• [EXERCISE BRIEF]: Whenever a line below mentions the word "Report", that line should be copied.

+ + + +

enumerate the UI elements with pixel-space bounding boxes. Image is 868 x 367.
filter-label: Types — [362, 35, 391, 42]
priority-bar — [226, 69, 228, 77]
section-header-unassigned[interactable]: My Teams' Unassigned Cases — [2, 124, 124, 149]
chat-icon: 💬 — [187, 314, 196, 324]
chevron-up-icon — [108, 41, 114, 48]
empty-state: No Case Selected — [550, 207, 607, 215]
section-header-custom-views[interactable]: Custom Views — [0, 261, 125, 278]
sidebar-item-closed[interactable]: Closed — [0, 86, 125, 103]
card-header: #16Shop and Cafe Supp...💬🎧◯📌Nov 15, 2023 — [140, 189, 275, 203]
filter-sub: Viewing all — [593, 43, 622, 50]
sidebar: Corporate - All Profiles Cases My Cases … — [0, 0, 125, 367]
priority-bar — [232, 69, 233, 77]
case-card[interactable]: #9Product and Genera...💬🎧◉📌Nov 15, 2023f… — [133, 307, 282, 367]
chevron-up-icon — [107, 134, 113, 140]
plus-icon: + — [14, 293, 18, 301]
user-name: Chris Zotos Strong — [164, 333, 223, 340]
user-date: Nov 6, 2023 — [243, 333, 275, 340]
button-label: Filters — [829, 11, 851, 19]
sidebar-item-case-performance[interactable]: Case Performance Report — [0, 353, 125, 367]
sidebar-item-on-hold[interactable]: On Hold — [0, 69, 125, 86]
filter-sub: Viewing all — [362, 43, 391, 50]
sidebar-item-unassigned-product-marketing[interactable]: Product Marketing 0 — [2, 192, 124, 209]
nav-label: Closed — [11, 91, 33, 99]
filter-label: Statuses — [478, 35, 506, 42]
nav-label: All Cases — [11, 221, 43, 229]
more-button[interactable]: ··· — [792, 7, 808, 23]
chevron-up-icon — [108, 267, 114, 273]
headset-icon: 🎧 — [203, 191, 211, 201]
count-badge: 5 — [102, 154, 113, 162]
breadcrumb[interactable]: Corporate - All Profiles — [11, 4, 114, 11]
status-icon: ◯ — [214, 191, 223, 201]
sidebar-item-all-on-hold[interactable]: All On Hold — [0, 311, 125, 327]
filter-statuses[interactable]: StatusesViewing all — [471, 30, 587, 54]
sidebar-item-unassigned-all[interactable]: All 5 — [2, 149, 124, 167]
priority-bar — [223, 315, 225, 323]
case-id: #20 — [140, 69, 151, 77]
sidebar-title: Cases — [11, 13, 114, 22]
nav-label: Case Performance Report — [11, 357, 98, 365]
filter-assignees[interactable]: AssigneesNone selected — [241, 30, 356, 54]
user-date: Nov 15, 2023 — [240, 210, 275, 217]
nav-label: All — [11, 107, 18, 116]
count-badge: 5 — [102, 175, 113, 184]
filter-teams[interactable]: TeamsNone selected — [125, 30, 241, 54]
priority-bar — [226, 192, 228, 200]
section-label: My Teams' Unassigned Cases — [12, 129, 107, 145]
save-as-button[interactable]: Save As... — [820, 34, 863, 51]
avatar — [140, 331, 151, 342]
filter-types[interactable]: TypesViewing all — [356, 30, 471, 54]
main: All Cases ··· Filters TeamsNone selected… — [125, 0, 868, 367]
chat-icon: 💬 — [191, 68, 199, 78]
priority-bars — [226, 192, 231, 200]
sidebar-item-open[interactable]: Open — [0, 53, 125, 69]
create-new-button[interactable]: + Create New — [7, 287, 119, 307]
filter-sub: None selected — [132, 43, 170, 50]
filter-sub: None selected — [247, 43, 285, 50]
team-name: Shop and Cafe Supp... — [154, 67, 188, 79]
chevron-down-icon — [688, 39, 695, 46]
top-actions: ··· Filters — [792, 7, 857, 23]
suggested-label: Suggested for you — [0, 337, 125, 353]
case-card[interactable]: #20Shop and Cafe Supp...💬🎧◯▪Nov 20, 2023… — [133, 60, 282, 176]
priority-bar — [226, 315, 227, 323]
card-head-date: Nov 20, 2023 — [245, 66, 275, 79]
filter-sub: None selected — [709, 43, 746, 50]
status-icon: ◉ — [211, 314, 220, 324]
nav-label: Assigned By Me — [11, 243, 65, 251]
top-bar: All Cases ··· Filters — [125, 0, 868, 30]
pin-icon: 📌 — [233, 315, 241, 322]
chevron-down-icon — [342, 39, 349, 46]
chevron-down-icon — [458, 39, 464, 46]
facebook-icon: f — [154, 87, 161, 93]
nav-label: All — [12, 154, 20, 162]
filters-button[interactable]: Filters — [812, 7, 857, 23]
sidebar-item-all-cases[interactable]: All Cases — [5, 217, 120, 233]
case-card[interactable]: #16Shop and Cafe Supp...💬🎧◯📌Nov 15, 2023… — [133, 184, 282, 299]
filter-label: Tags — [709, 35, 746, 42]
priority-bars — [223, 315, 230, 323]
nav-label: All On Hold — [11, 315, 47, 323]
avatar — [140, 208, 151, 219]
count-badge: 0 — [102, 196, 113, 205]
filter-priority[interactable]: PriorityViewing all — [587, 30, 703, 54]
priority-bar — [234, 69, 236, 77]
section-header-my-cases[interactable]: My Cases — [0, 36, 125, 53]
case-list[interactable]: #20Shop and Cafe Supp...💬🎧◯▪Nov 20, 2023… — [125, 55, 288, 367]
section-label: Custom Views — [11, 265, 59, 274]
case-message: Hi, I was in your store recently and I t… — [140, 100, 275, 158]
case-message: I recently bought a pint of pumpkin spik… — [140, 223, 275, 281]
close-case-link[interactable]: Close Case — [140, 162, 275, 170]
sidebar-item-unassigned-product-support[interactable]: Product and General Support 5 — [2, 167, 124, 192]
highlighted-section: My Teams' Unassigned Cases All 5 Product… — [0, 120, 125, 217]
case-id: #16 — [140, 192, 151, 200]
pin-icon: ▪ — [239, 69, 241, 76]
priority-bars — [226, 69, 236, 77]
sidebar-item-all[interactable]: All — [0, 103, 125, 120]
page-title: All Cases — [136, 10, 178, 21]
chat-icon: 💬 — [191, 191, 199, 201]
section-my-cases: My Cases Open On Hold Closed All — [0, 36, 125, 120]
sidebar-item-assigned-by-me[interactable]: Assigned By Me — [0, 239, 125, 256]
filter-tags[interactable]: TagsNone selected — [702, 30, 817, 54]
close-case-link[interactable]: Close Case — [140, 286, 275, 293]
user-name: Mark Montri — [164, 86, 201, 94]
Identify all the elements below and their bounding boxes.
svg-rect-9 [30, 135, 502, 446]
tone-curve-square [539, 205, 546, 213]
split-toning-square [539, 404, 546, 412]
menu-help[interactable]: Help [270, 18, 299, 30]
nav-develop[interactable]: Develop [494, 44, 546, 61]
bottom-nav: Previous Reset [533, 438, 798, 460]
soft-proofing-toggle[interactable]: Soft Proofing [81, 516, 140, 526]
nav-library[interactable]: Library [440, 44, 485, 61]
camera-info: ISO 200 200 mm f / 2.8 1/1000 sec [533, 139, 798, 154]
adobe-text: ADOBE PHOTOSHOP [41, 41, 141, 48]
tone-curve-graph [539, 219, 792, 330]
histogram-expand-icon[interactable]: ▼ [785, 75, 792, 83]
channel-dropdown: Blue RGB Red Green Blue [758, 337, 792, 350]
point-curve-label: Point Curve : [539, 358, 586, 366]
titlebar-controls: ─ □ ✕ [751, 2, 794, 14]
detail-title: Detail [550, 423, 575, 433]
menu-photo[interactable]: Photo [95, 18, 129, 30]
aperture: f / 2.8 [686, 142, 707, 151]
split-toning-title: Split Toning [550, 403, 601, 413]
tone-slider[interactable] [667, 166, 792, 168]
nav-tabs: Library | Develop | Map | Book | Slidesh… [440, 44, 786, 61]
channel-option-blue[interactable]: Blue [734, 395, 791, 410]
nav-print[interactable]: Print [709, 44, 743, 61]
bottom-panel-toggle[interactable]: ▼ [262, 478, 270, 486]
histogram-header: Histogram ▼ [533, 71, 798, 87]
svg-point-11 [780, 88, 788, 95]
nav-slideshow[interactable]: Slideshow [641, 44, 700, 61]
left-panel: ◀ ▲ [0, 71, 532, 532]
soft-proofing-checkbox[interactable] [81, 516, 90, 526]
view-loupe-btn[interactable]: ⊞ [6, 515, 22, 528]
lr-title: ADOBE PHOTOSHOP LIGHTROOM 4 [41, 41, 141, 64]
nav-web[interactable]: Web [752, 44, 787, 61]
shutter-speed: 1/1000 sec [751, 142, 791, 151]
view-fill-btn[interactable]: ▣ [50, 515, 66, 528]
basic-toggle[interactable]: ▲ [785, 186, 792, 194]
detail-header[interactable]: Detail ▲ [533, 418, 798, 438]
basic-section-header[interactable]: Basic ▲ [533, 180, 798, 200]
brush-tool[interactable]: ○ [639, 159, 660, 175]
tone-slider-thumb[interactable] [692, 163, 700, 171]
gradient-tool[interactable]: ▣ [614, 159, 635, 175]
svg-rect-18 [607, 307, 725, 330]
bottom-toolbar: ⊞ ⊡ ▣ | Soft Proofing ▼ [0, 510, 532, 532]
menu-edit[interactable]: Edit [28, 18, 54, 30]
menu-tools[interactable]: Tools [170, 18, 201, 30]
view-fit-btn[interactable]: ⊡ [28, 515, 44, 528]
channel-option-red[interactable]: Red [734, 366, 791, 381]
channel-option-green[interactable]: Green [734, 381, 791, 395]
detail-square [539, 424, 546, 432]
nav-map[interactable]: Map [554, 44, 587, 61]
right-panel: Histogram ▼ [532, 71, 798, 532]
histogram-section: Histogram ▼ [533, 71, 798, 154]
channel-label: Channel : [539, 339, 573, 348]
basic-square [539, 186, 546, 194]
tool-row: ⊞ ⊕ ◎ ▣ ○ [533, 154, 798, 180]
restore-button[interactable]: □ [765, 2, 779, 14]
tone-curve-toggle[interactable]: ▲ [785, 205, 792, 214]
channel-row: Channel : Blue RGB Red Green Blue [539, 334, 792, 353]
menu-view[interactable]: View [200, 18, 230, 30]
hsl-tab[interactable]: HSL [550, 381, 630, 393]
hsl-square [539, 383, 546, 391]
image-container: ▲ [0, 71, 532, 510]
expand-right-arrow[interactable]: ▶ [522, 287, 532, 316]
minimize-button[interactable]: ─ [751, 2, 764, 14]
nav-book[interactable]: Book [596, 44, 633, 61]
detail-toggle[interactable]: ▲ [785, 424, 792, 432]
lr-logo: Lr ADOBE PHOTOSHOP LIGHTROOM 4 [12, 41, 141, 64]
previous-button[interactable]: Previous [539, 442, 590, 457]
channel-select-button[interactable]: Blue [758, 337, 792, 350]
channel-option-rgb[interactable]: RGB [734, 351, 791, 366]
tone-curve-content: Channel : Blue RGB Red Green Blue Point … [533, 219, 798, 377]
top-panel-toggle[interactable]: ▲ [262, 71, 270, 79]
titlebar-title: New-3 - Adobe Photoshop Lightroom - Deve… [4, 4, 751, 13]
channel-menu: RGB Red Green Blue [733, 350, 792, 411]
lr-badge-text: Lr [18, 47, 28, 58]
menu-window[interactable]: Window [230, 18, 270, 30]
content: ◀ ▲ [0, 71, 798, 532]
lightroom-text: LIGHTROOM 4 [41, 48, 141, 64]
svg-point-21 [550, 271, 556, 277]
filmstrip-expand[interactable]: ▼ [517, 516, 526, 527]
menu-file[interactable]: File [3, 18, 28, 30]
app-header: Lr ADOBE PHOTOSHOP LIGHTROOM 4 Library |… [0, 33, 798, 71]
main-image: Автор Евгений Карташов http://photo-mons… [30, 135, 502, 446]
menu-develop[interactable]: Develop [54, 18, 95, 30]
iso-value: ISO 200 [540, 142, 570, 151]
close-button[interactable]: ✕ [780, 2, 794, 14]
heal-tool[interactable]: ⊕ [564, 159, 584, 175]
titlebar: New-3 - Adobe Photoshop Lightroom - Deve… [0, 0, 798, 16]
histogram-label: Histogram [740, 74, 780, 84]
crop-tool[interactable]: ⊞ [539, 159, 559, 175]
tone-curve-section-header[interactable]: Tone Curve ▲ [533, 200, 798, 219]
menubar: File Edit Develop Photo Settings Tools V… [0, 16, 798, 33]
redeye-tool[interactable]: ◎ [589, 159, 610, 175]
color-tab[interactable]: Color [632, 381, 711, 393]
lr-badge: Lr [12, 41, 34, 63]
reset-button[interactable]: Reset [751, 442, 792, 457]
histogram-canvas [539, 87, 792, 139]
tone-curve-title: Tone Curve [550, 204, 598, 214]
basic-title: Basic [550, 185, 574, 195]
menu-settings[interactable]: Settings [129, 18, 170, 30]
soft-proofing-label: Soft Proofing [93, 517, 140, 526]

+ + + +

• [PROBLEM SOLUTION]:
sidebar-item-case-performance[interactable]: Case Performance Report — [0, 353, 125, 367]
nav-label: Case Performance Report — [11, 357, 98, 365]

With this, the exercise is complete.